Minocycline plus N-Acetylcysteine Reduce Behavioral Deficits and Improve Histology with a Clinically Useful Time Window

There are no drugs to manage traumatic brain injury (TBI) presently. A major problem in developing therapeutics is that drugs to manage TBI lack sufficient potency when dosed within a clinically relevant time window. Previous studies have shown that minocycline (MINO, 45mg/kg) plus N-acetylcysteine (NAC, 150mg/kg) synergistically improved cognition and memory, modulated inflammation, and prevented loss of oligodendrocytes that remyelinated damaged white matter when first dosed 1h after controlled cortical impact (CCI) in rats. We show that MINO (45mg/kg) plus NAC (150mg/kg) also prevent brain injury in a mouse closed head injury (CHI) TBI model. Using the CHI model, the concentrations of MINO and NAC were titrated to determine that MINO (22.5mg/kg) plus NAC (75mg/kg) was more potent than the original formulation. MINO (22.5mg/kg) plus NAC (75mg/kg) also limited injury in the rat CCI model. The therapeutic time window of MINO plus NAC was then tested in the CHI and CCI models. Mice and rats could acquire an active place avoidance task when MINO plus NAC was first dosed at 12h post-injury.
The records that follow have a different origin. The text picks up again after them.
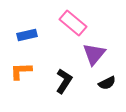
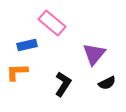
pink rectangle: moved 21 px left
blue rectangle: moved 10 px down
orange L-shape: moved 4 px left, 1 px down
black L-shape: moved 1 px left, 3 px down
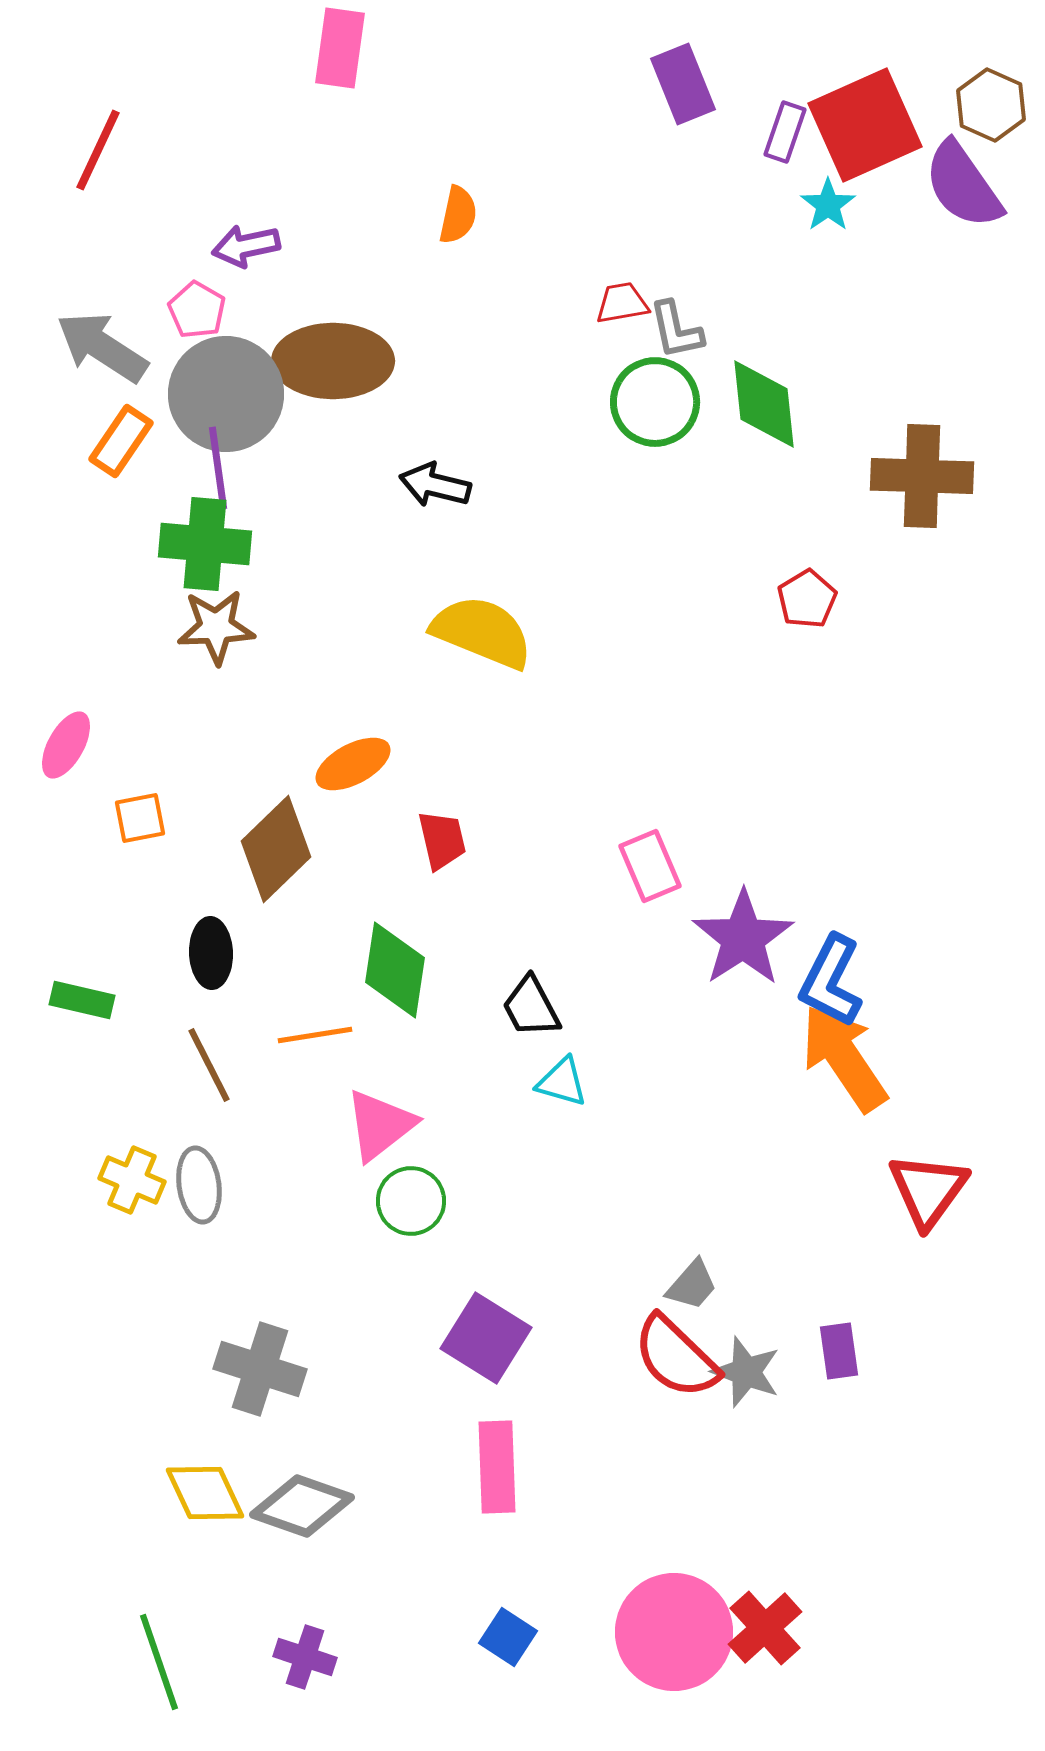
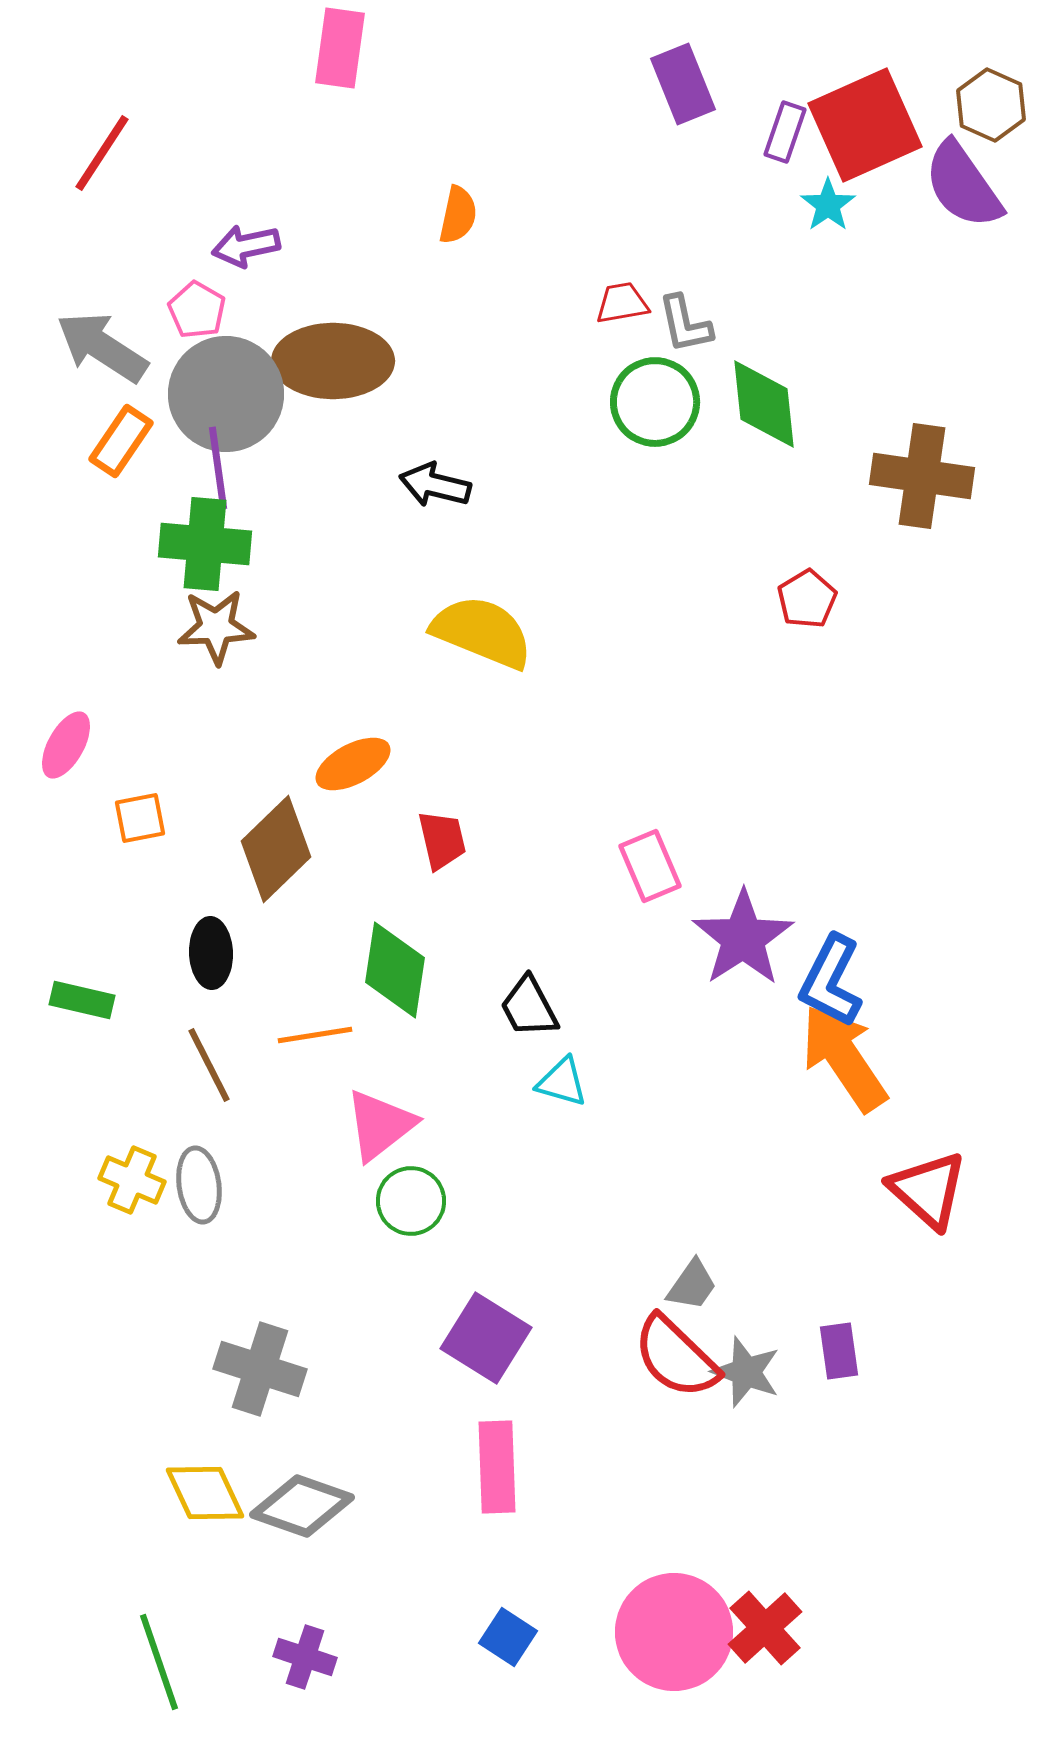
red line at (98, 150): moved 4 px right, 3 px down; rotated 8 degrees clockwise
gray L-shape at (676, 330): moved 9 px right, 6 px up
brown cross at (922, 476): rotated 6 degrees clockwise
black trapezoid at (531, 1007): moved 2 px left
red triangle at (928, 1190): rotated 24 degrees counterclockwise
gray trapezoid at (692, 1285): rotated 6 degrees counterclockwise
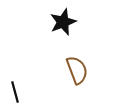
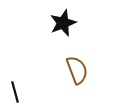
black star: moved 1 px down
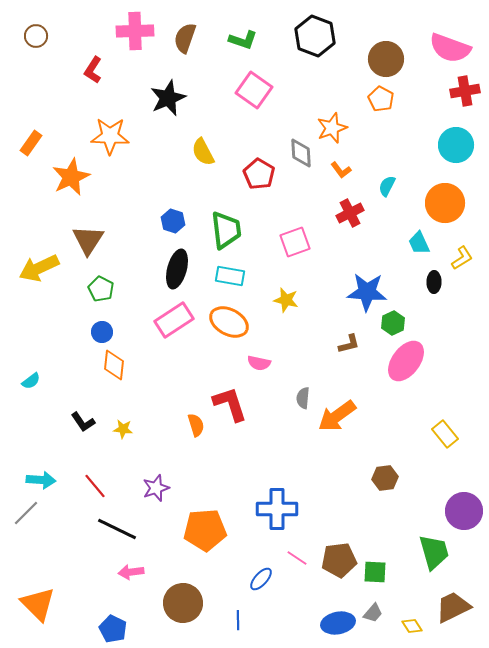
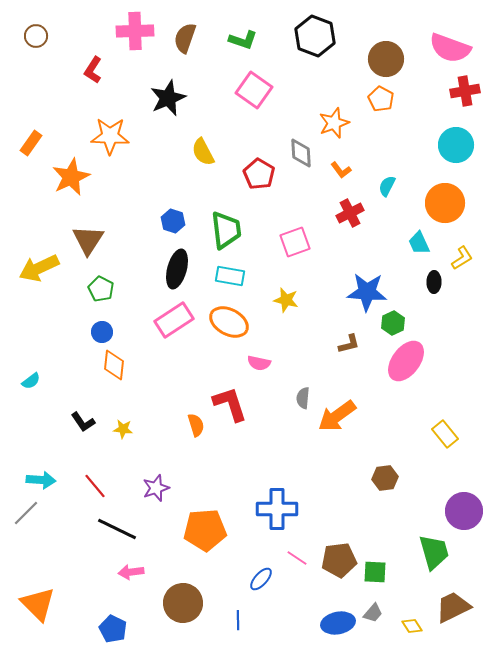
orange star at (332, 128): moved 2 px right, 5 px up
A first dose at 12h also limited gray matter injury in the hippocampus and preserved myelin in multiple white matter tracts. Mice and rats acquired Barnes maze when MINO plus NAC was first dosed at 24h post-injury. These data suggest that MINO (22.5mg/kg) plus NAC (75mg/kg) remain potent when dosed at clinically useful time windows. Both MINO and NAC are drugs approved by the Food and Drug Administration and have been administered safely to patients in clinical trials at the doses in the new formulation. This suggests that the drug combination of MINO plus NAC may be effective in treating patients with TBI.